New Era Dawns for Japan's Parliament

SOMETIME before the end of January, a law is going to be passed that will usher in a new political era for Japan. At least that is the hope of its promoters - Prime Minister Morihiro Hosokawa and his coalition partners, among them the man who has pushed the longest and hardest for it - Ichiro Ozawa.

For Japan, the law is revolutionary. Instead of the present multi-seat constituencies, there will be single-seat districts combined with proportional representation designed to ensure alternation in office by two major parties. The House of Representatives, the more powerful of the Diet's two houses, will have 271 single-seat districts and 229 seats to be allocated by proportional representation - that is, in proportion to the vote totals of the various parties.

The new law will not change the physical shape of the chamber in which the House of Representatives meets. But mentally, it moves away from the hemicycle concept of most parliamentary chambers, including the United States Congress, to the sharply adversarial concept of Britain's Westminster, the ``Mother of Parliaments,'' in which members of the ruling party and of the opposition face each other on banked benches across a fairly narrow aisle.

The Japanese love consensus - on the surface, anyway. How will this new style suit the Japanese temperament?

The Liberal Democrats ruled Japan for 38 years through a kind of consensus politics, if not in substance all the way, at least part way in form. With close to a two-thirds majority most of the time, they granted the opposition parties the right to delay legislation, but not to hold it up altogether. On some bills, compromise was possible. But on those involving fundamental differences of constitutional interpretation - for instance on whether or not to send Self Defense Forces to Cambodia as part of the peacekeeping operation - the Socialists, the principal opposition party, would employ every parliamentary tactic to keep the bill from coming to a vote. The Liberal Democrats would humor the opposition for a while but would, in the end, push the bill through by sheer weight of numbers.

The media often umpired: If the ruling party rushed a vote through without sufficient time for deliberation, newspaper editorials would accuse it of exercising the ``tyranny of the majority.''

Messrs.

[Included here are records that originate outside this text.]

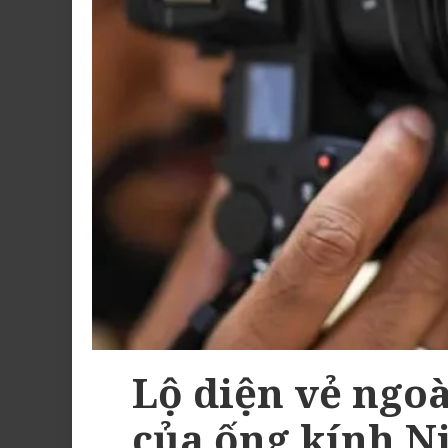
Lộ diện vẻ ngo
của ống kính N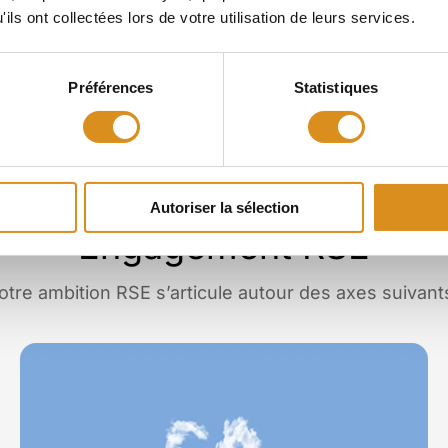
ils ont collectées lors de votre utilisation de leurs services.
roximité
Responsabilité
Préférences
Statistiques
Autoriser la sélection
Engagement RSE
otre ambition RSE s’articule autour des axes suivants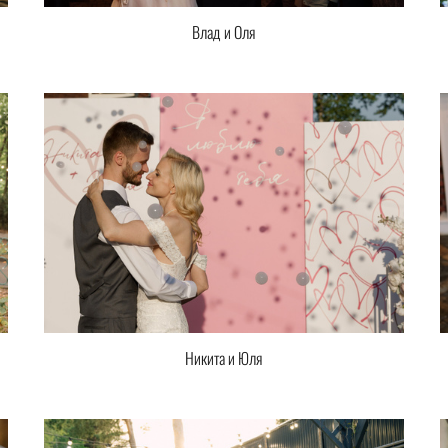
Влад и Оля
Никита и Юля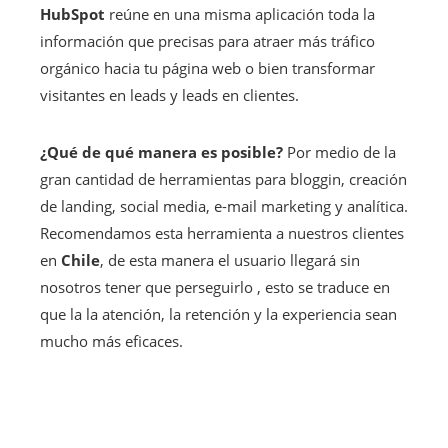
HubSpot
reúne en una misma aplicación toda la
información que precisas para atraer más tráfico
orgánico hacia tu página web o bien transformar
visitantes en leads y leads en clientes.
¿Qué de qué manera es posible?
Por medio de la
gran cantidad de herramientas para bloggin, creación
de landing, social media, e-mail marketing y analítica.
Recomendamos esta herramienta a nuestros clientes
en
Chile
, de esta manera el usuario llegará sin
nosotros tener que perseguirlo , esto se traduce en
que la la atención, la retención y la experiencia sean
mucho más eficaces.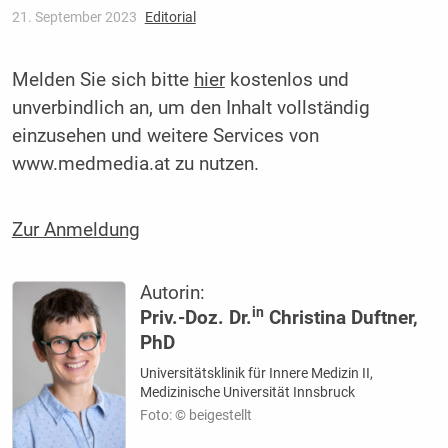
21. September 2023
Editorial
Melden Sie sich bitte
hier
kostenlos und
unverbindlich an, um den Inhalt vollständig
einzusehen und weitere Services von
www.medmedia.at zu nutzen.
Zur Anmeldung
Autorin:
in
Priv.-Doz. Dr.
Christina Duftner,
PhD
Universitätsklinik für Innere Medizin II,
Medizinische Universität Innsbruck
Foto: © beigestellt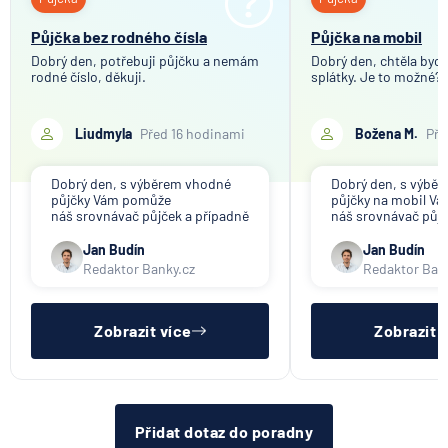
Půjčka
Půjčka
7.8.2026
Hypotéka
Pojištění schopnosti splácet
Půjčka bez rodného čísla
Půjčka na mobil
Dluhopis
Dobrý den, potřebuji půjčku a nemám
Dobrý den, chtěla bych 
Zajišťovací smlouva
rodné číslo, děkuji.
Partners Banka spouští
splátky. Je to možné?
nákup a prodej bitcoinu
Evropský průkaz zdravotního pojištění
přímo v Partners App
Liudmyla
Před 16 hodinami
Božena M.
Pře
6.8.2026
Daně
Dobrý den, s výběrem vhodné
Dobrý den, s výbě
půjčky Vám pomůže
půjčky na mobil V
Když rozhoduje stres: nové
náš srovnávač půjček a případně
náš srovnávač půjč
triky bankovních
též srovnávač nebankovních
též srovnávač neb
podvodníků
půjček. Pro získání půjčky je
půjček. Pro získání
Jan Budín
Jan Budín
třeba mít dostatečný příjem,
nákupu na splátky) 
Redaktor Banky.cz
Redaktor Ban
nebýt ve zkušební ani výpovědní
dostatečný příjem,
6.8.2026
Banka
lhůtě, mít čistý registr dlužník a
zkušební ani výpov
ideálně mít pracovn
mít čistý reg
Zobrazit více
Zobrazit 
Zobrazit všechny články
Přidat dotaz do poradny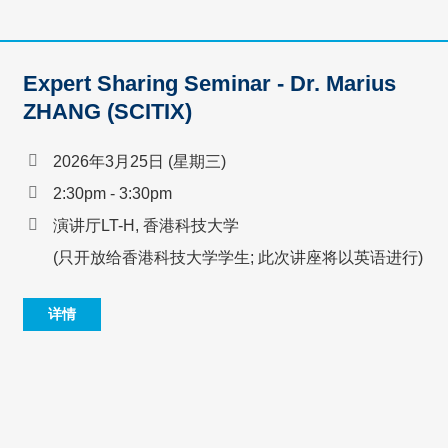
Expert Sharing Seminar - Dr. Marius
ZHANG (SCITIX)
2026年3月25日 (星期三)
2:30pm - 3:30pm
演讲厅LT-H, 香港科技大学
(只开放给香港科技大学学生; 此次讲座将以英语进行)
详情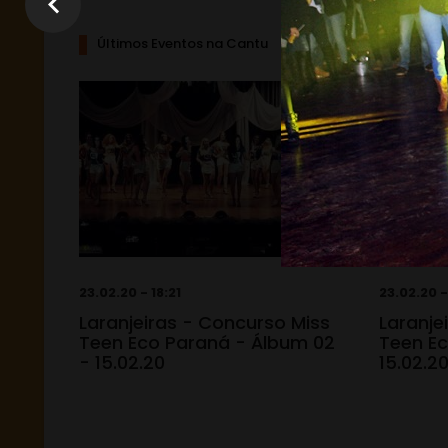
Últimos Eventos na Cantu
23.02.20 - 18:21
23.02.20 -
Laranjeiras - Concurso Miss
Laranje
Teen Eco Paraná - Álbum 02
Teen Ec
- 15.02.20
15.02.2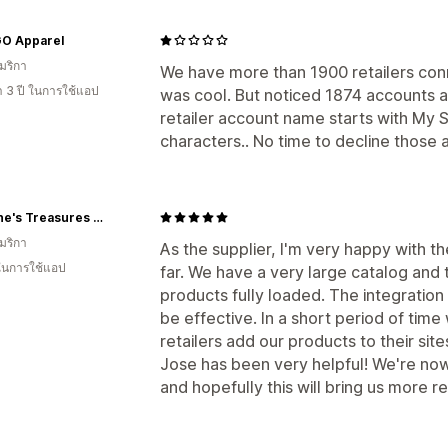
O Apparel
มริกา
We have more than 1900 retailers conn
า 3 ปี ในการใช้แอป
was cool. But noticed 1874 accounts ar
retailer account name starts with My 
characters.. No time to decline those
Caroline's Treasures Online
มริกา
As the supplier, I'm very happy with t
 ในการใช้แอป
far. We have a very large catalog and t
products fully loaded. The integration
be effective. In a short period of tim
retailers add our products to their site
Jose has been very helpful! We're now 
and hopefully this will bring us more re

Hosokawa and Ozawa want to change all that. They want to solidify the disparate members of the coalition into one or at most two parties with a credible chance of keeping power under the new electoral system. They want real discussion and debate in the legislature, not a papering over of differences with a surface consensus.

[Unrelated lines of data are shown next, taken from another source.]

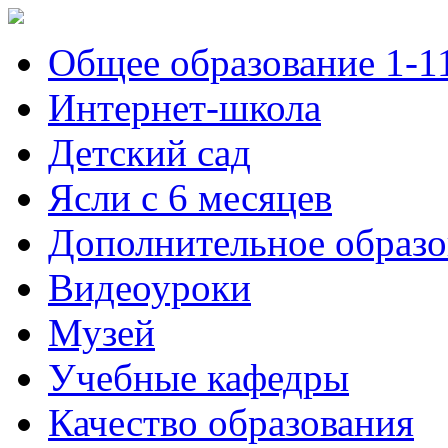
Общее образование 1-1
Интернет-школа
Детский сад
Ясли с 6 месяцев
Дополнительное образо
Видеоуроки
Музей
Учебные кафедры
Качество образования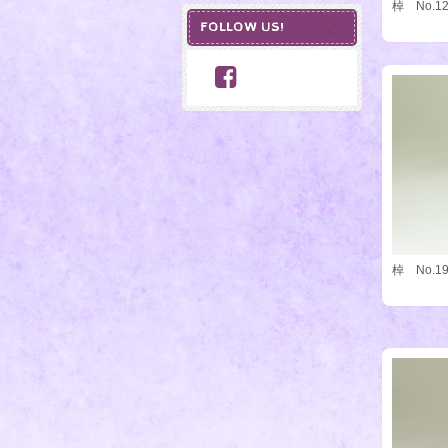
棹 No.
FOLLOW US!
棹 No.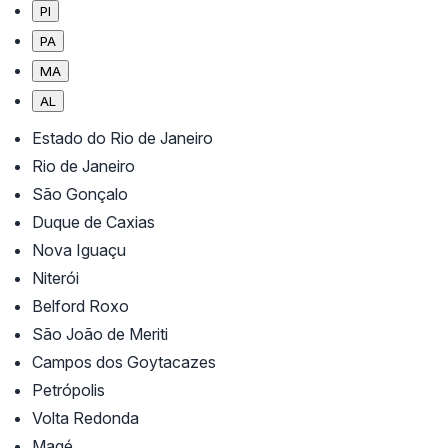
PI
PA
MA
AL
Estado do Rio de Janeiro
Rio de Janeiro
São Gonçalo
Duque de Caxias
Nova Iguaçu
Niterói
Belford Roxo
São João de Meriti
Campos dos Goytacazes
Petrópolis
Volta Redonda
Magé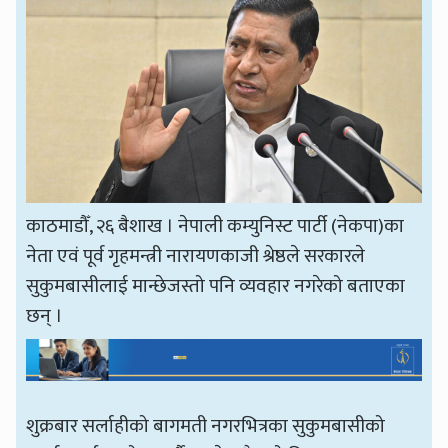
काठमाडौँ, २६ बैशाख । नेपाली कम्युनिस्ट पार्टी (नेकपा)का
नेता एवं पूर्व गृहमन्त्री नारायणकाजी श्रेष्ठले सरकारले
सुकुमबासीलाई मान्छेजस्तो पनि व्यवहार नगरेको बताएका
छन् ।
शुक्रबार सर्लाहीको बागमती नगरभित्रका सुकुमबासीको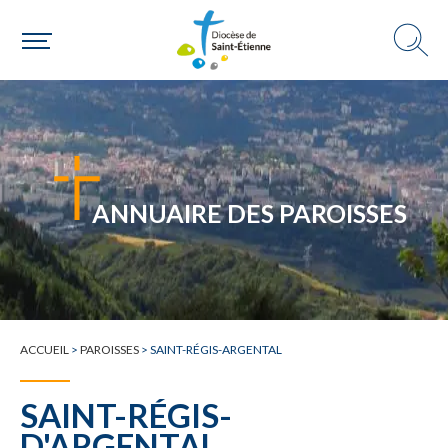
Choisir ma paroisse par commune
Une commune
ANNUAIRE DES PAROISSES
ACCUEIL
>
PAROISSES
>
SAINT-RÉGIS-ARGENTAL
SAINT-RÉGIS-
D'ARGENTAL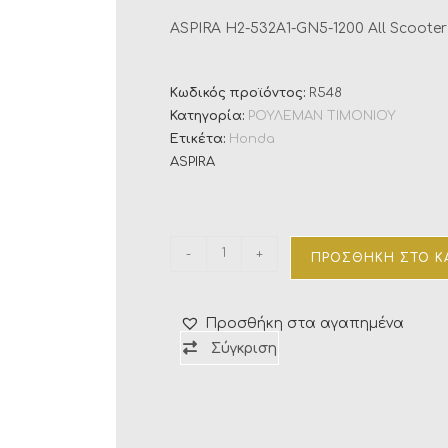
ASPIRA H2-532A1-GN5-1200 All Scoote
Κωδικός προϊόντος:
R548
Κατηγορία:
ΡΟΥΛΕΜΑΝ ΤΙΜΟΝΙΟΥ
Ετικέτα:
Honda
ASPIRA
-
+
ΠΡΟΣΘΉΚΗ ΣΤΟ Κ
Προσθήκη στα αγαπημένα
Σύγκριση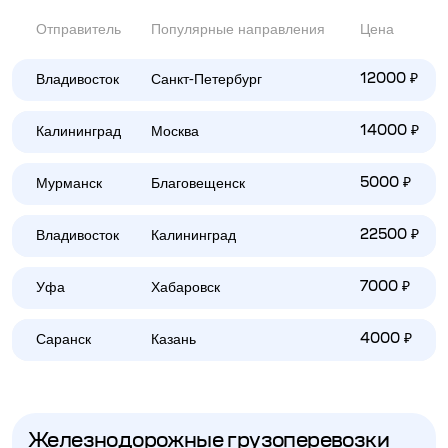
Отправитель
Популярные направления
Цена
Владивосток
Санкт-Петербург
12000 ₽
Калининград
Москва
14000 ₽
Мурманск
Благовещенск
5000 ₽
Владивосток
Калининград
22500 ₽
Уфа
Хабаровск
7000 ₽
Саранск
Казань
4000 ₽
Железнодорожные грузоперевозки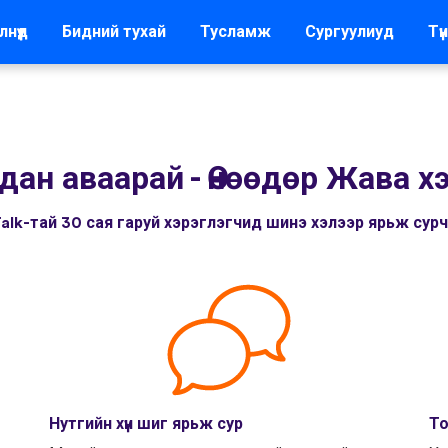
лнүүд
Бидний тухай
Тусламж
Сургуулиуд
Түн
лдан аваарай
-
Өнөөдөр Жава хэ
alk-тай 30 сая гаруй хэрэглэгчид шинэ хэлээр ярьж сур
Нутгийн хүн шиг ярьж сур
То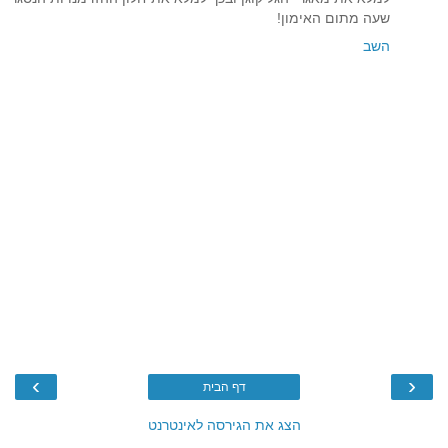
שעה מתום האימון!
השב
›
‹
דף הבית
הצג את הגירסה לאינטרנט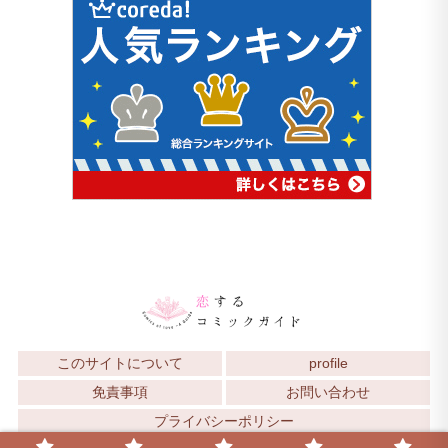
このサイトについて
profile
免責事項
お問い合わせ
プライバシーポリシー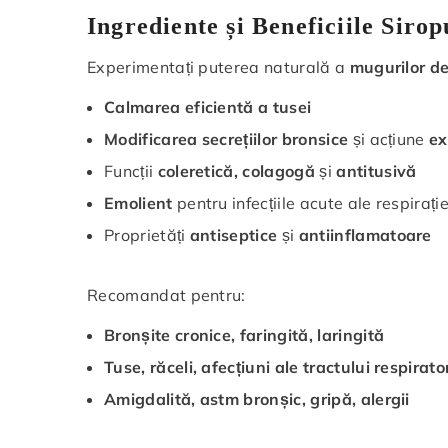
Ingrediente și Beneficiile Siro
Experimentați puterea naturală a
mugurilor de
Calmarea eficientă a tusei
Modificarea secrețiilor bronsice
și acțiune
ex
Funcții
coleretică, colagogă
și
antitusivă
Emolient
pentru infecțiile acute ale respirație
Proprietăți
antiseptice
și
antiinflamatoare
Recomandat pentru:
Bronșite cronice, faringită, laringită
Tuse, răceli, afecțiuni ale tractului respirato
Amigdalită, astm bronșic, gripă, alergii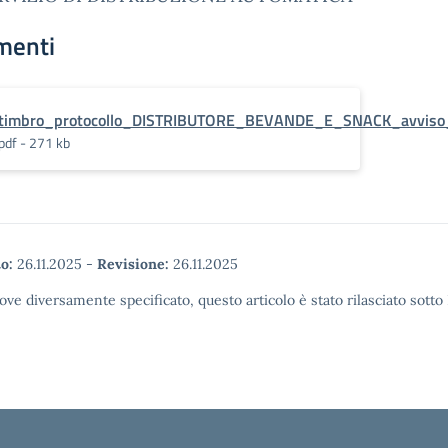
menti
timbro_protocollo_DISTRIBUTORE_BEVANDE_E_SNACK_avviso_m
pdf - 271 kb
o:
26.11.2025
-
Revisione:
26.11.2025
ove diversamente specificato, questo articolo è stato rilasciato sott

Even before the reform bill is passed - in fact, as a part of the means by which it is to be passed - they have inaugurated this new style. The coalition government's majority in the Diet is a respectable 20 votes or so, depending on the issue: If the coalition partners are united, they can get any bill through. At first the government tried to get all-party support for the reform bill, proposing revisions to make it more palatable to the Liberal Democrats. But when that approach got them nowhere, the emphasis shifted to solidifying government ranks. The Socialists, though deeply divided on what the bill will mean for their own future as a party, have been skillfully courted by their coalition partners, and the long-stalled reform bill is expected to move through the various stages of the legislative process to a final vote before the current parliamentary session ends Jan. 25.

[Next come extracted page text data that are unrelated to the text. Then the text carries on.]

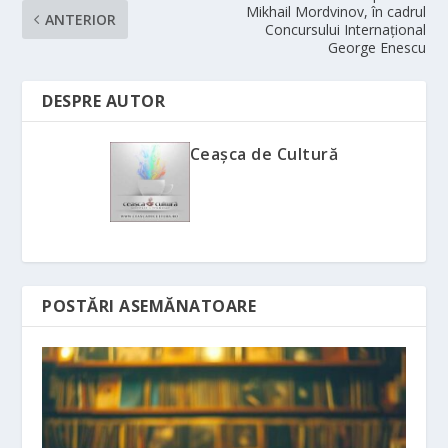
Mikhail Mordvinov, în cadrul
ANTERIOR
Concursului Internațional
George Enescu
DESPRE AUTOR
Ceașca de Cultură
POSTĂRI ASEMĂNATOARE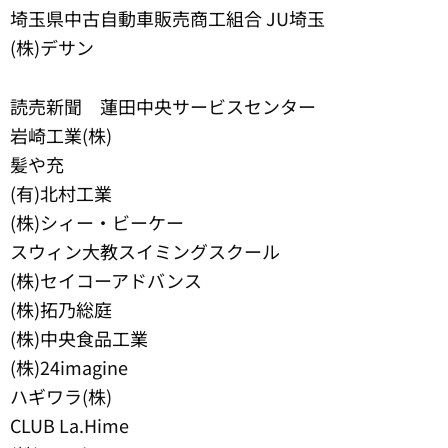
埼玉県中古自動車販売商工組合 JU埼玉
(株)デサン
読売新聞 蓮田中央サービスセンター
岩崎工業(株)
髪や充
(有)北村工業
(株)シィー・ビーケー
スウィン大教スイミングスクール
(株)セイコーアドバンス
(株)拓乃総庭
(株)中央食品工業
(株)24imagine
ハギワラ(株)
CLUB La.Hime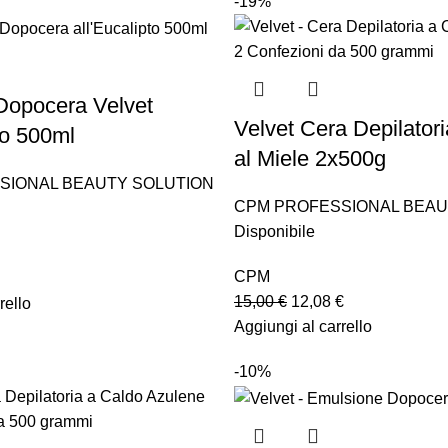
-19%
Dopocera Velvet
Velvet Cera Depilator
to 500ml
al Miele 2x500g
SIONAL BEAUTY SOLUTION
CPM PROFESSIONAL BEAU
Disponibile
CPM
15,00
€
12,08
€
rello
Aggiungi al carrello
-10%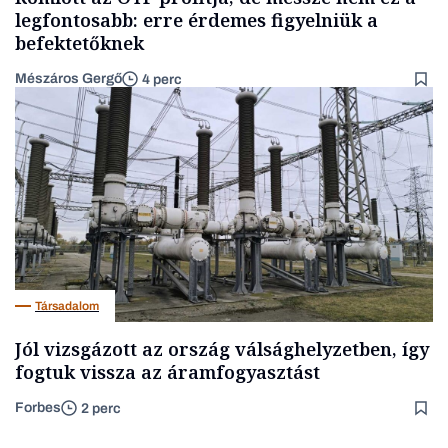
legfontosabb: erre érdemes figyelniük a
befektetőknek
Mészáros Gergő
4 perc
Társadalom
Jól vizsgázott az ország válsághelyzetben, így
fogtuk vissza az áramfogyasztást
Forbes
2 perc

The Liberal Democrats fume that the government, disregarding parliamentary traditions built up during their decades in power, is attempting to impose a parliamentary dictatorship. Ozawa in particular is accused of being the gray eminence behind this new style. It's a difficult argument for outsiders to understand. In a democracy, the majority should not ride roughshod over the minority. But the minority cannot forever delay a vote, and in a vote the majority should prevail. That may not be the rule of consensus politics, but it is the rule of democracy.

If, along with electoral reform, the government can make the new Westminster style stick, a fascinating new period in Japanese politics will begin.